** Opening DATA TO USE block **

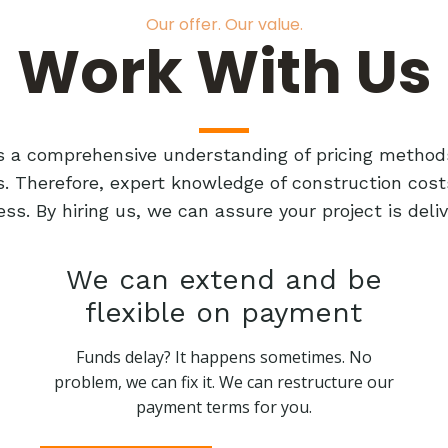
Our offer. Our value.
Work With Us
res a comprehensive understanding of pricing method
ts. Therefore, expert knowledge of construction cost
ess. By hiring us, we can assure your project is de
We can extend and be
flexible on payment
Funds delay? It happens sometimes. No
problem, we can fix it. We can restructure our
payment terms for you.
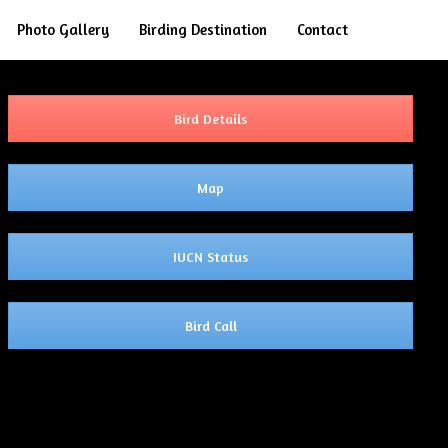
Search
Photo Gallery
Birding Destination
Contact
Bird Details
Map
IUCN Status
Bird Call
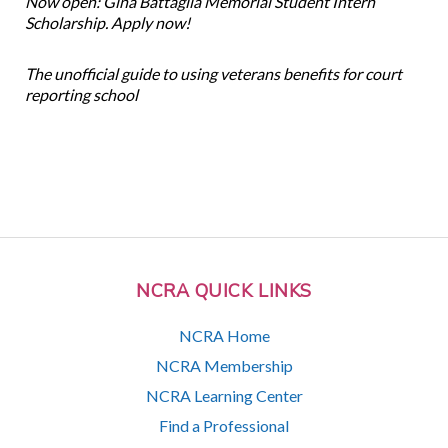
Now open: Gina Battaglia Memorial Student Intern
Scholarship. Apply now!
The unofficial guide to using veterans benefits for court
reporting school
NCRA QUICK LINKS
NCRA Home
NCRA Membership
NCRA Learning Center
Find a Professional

** Closing DATA TO USE block **

EXERCISE REQUIREMENTS:
When the word "payment" shows up in a line of the entries, pull that line out.

THE ANSWER:
flexible on payment
payment terms for you.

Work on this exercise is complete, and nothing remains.